[[ Data supplied open ]]

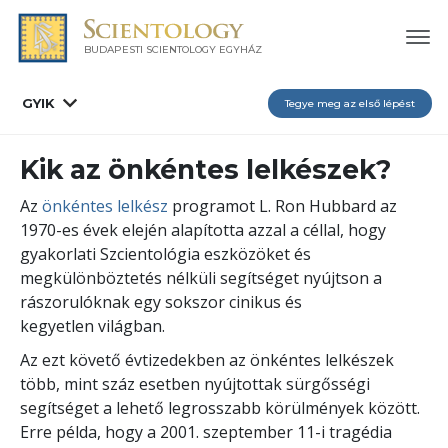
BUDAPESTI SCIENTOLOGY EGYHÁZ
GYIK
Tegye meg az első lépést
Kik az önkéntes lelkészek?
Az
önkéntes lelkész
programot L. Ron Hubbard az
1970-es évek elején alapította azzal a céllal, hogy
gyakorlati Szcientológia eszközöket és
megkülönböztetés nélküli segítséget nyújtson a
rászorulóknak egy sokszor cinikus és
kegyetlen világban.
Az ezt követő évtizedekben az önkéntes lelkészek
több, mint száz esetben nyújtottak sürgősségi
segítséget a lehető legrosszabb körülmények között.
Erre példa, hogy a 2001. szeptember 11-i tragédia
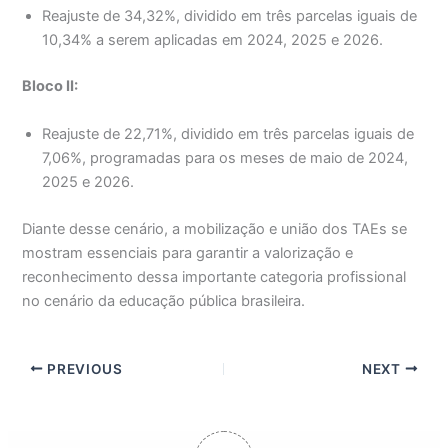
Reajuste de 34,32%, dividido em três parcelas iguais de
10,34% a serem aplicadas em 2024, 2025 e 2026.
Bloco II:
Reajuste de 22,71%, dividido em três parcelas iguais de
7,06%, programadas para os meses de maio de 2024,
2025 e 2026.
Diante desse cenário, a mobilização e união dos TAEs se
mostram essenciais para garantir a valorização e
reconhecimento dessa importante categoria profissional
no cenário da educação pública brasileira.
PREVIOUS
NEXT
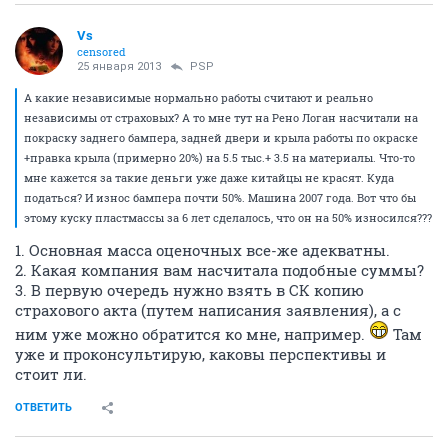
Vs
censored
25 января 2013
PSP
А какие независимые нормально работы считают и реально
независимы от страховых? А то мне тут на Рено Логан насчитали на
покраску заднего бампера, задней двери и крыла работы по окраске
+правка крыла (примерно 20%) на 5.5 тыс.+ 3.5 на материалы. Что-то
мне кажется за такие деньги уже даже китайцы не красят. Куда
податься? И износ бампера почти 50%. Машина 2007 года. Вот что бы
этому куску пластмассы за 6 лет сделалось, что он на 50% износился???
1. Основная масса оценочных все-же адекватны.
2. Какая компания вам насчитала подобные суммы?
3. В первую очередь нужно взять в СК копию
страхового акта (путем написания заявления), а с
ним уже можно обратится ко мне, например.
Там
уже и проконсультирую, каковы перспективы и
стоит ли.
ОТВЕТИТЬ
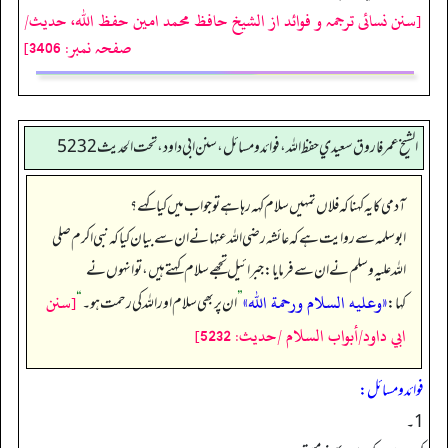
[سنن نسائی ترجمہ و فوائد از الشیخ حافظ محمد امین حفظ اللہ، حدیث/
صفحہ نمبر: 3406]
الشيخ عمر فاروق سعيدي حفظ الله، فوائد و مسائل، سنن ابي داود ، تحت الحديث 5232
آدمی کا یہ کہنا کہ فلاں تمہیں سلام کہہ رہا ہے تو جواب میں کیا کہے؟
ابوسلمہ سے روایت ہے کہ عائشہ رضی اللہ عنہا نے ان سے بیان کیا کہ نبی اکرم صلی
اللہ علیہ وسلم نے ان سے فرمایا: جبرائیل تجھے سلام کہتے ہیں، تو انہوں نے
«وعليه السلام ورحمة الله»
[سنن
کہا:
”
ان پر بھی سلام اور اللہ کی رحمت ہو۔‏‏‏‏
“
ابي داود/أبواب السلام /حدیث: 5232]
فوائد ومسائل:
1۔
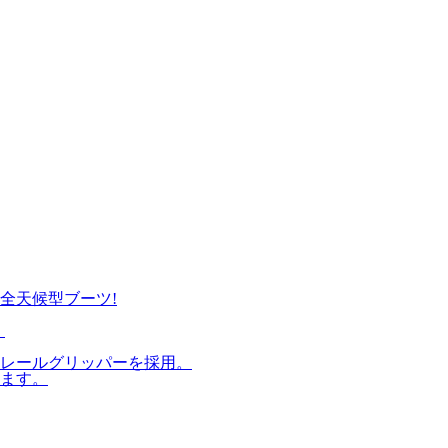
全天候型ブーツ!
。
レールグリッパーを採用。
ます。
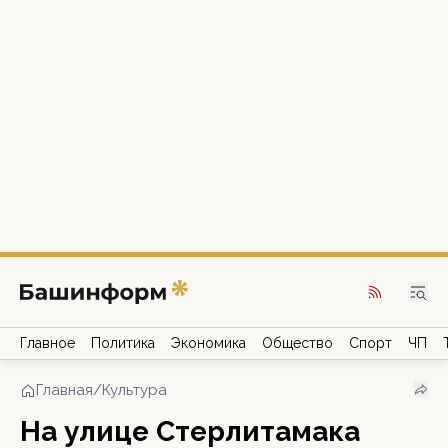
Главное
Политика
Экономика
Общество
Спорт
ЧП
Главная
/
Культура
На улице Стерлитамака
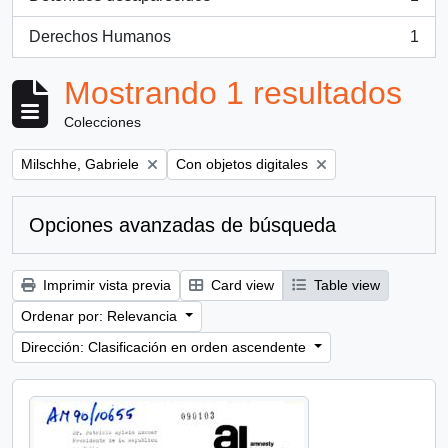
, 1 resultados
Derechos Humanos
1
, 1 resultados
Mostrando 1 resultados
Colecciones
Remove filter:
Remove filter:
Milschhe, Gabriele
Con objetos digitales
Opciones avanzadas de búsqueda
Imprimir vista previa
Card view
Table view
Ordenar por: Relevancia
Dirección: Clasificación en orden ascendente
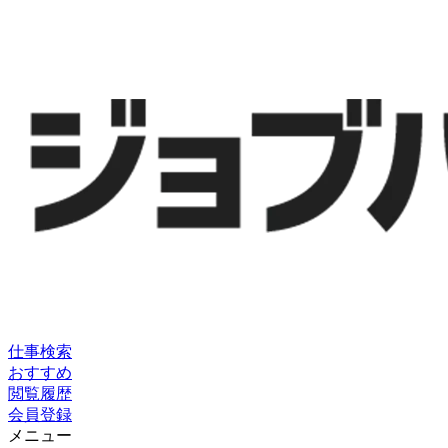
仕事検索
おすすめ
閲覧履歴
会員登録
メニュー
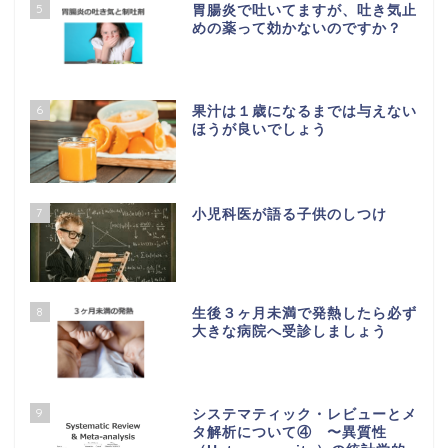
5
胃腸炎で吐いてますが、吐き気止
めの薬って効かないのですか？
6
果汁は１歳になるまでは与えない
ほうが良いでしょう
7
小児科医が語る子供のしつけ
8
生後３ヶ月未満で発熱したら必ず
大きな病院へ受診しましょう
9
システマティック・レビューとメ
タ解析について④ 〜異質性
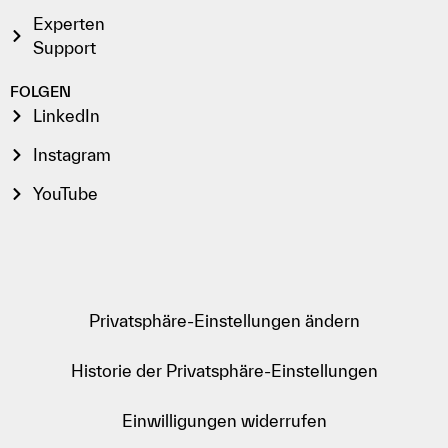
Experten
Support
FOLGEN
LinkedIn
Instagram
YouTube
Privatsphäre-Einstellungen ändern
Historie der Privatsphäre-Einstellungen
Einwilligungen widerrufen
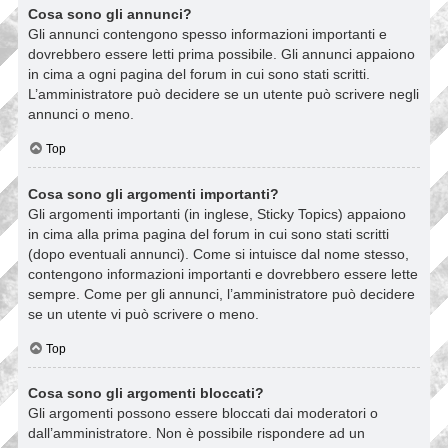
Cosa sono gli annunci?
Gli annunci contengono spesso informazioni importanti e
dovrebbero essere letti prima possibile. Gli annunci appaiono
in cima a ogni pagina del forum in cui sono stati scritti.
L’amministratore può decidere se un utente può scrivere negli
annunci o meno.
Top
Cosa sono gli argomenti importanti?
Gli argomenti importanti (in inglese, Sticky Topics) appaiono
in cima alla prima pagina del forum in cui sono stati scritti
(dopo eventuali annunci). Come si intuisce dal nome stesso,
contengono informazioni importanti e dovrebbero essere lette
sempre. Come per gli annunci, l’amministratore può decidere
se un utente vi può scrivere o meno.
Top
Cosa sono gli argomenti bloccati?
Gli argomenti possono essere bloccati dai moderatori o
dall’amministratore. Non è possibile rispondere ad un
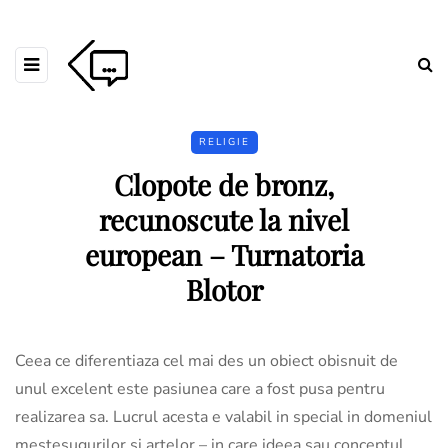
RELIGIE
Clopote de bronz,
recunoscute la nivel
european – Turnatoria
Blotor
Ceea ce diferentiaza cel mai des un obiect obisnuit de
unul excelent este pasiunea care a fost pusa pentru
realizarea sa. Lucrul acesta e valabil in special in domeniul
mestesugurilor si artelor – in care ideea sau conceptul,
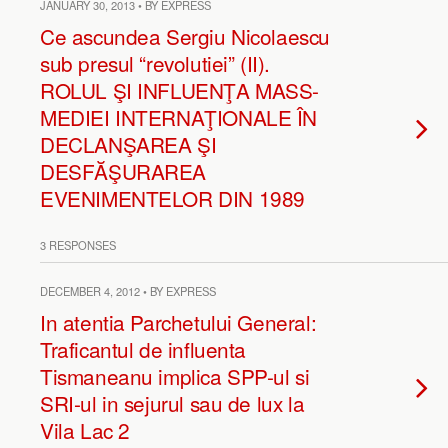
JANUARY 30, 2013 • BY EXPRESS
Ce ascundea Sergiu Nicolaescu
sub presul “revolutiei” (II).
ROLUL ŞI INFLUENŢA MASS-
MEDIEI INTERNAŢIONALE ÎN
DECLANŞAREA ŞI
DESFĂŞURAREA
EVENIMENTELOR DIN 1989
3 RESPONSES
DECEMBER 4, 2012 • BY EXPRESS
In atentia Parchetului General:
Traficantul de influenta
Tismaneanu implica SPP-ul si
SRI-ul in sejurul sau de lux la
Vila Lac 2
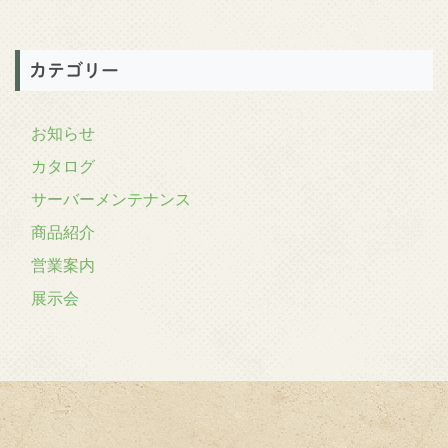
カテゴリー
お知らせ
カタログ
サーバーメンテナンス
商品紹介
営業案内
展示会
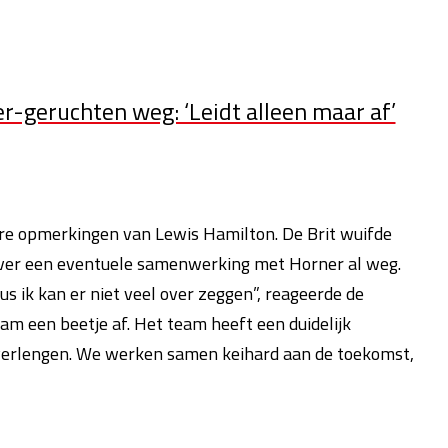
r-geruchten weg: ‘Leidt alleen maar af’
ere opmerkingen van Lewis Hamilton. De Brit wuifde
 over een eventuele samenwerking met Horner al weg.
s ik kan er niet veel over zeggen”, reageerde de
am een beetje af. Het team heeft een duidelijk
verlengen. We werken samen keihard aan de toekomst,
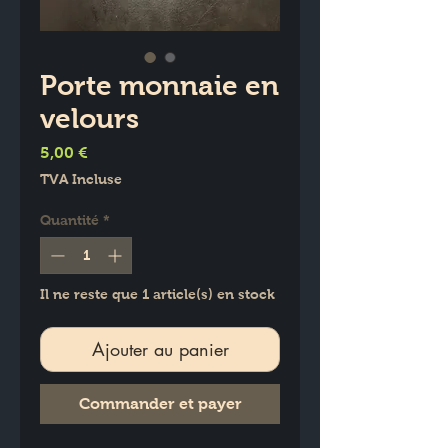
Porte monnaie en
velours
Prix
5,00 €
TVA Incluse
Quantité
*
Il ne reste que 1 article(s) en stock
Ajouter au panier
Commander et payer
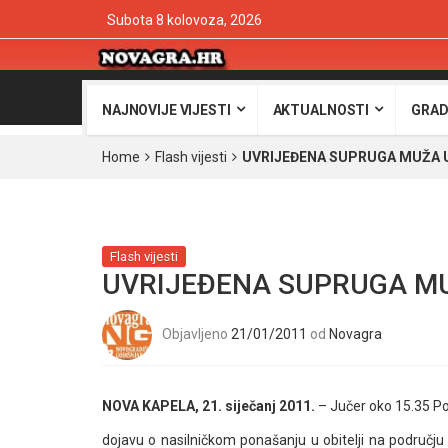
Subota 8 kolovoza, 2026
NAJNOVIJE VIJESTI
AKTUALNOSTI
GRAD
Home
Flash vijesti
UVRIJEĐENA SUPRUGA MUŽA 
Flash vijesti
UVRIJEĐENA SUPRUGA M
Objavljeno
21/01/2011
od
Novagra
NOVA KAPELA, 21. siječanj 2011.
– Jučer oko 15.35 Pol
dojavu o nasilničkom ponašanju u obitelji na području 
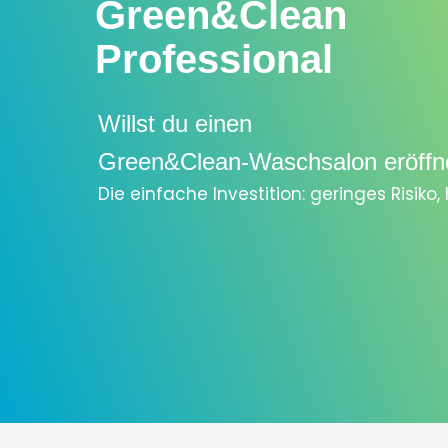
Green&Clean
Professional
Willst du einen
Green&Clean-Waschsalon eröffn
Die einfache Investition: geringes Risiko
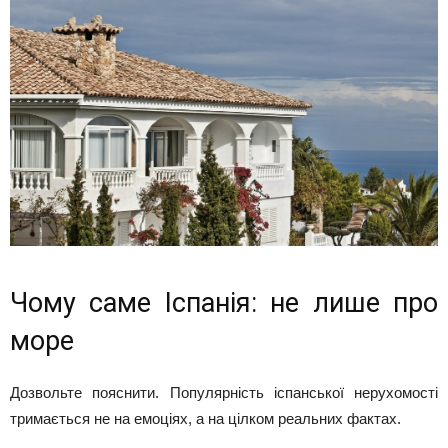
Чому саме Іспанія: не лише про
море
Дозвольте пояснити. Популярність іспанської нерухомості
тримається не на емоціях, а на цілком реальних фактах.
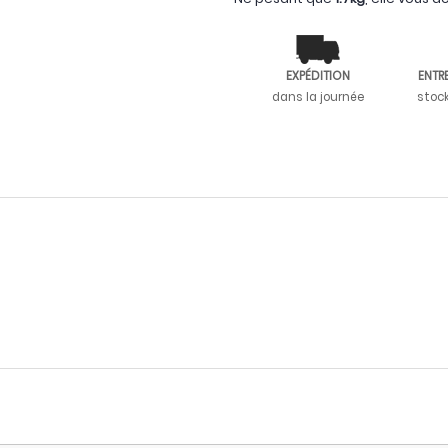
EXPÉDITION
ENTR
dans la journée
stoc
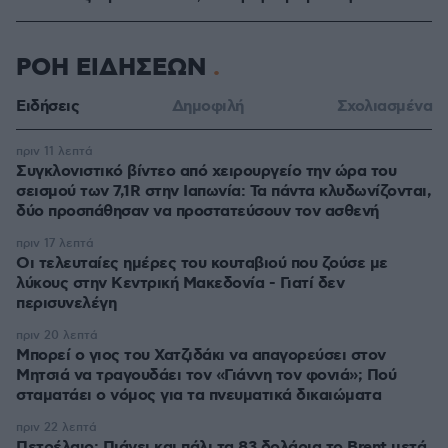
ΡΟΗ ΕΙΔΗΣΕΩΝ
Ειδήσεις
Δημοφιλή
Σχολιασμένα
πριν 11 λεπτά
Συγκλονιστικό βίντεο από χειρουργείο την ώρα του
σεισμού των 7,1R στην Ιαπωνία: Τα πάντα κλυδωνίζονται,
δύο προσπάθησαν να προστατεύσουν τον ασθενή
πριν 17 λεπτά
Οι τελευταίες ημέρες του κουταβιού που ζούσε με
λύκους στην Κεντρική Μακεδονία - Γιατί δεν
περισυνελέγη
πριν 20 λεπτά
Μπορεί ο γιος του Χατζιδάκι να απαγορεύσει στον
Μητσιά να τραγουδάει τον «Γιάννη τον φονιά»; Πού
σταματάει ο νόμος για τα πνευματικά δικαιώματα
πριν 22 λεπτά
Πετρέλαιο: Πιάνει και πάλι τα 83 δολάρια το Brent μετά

[[ Data supplied closed ]]

* What you have to do
From the listing above, copy out each line where the word "hogy" appears.

* Solution below
1970-es évek elején alapította azzal a céllal, hogy
Erre példa, hogy a 2001. szeptember 11-i tragédia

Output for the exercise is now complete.